▶ [ACTIVITY]: An exact transcription of every entry is required, with the images left out.

▶ [EXCERPTED DATA]:

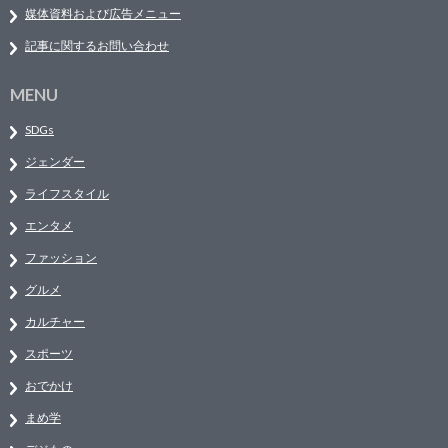
媒体資料および広告メニュー
記事に関するお問い合わせ
MENU
SDGs
ジェンダー
ライフスタイル
エンタメ
ファッション
グルメ
カルチャー
スポーツ
おでかけ
まめ学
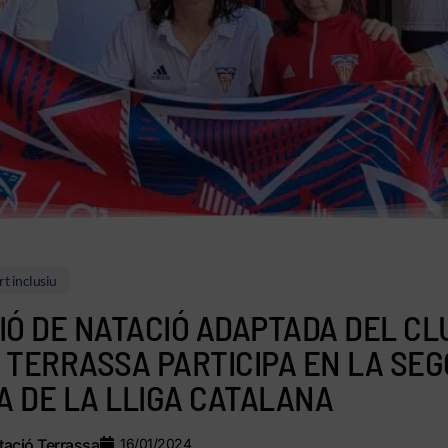
t inclusiu
IÓ DE NATACIÓ ADAPTADA DEL CL
 TERRASSA PARTICIPA EN LA SE
 DE LA LLIGA CATALANA
ació Terrassa
16/01/2024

▶ [WRITTEN SOLUTION]:
媒体資料および広告メニュー
記事に関するお問い合わせ
MENU
SDGs
ジェンダー
ライフスタイル
エンタメ
ファッション
グルメ
カルチャー
スポーツ
おでかけ
まめ学
t inclusiu
IÓ DE NATACIÓ ADAPTADA DEL CL
 TERRASSA PARTICIPA EN LA SE
 DE LA LLIGA CATALANA
ació Terrassa
16/01/2024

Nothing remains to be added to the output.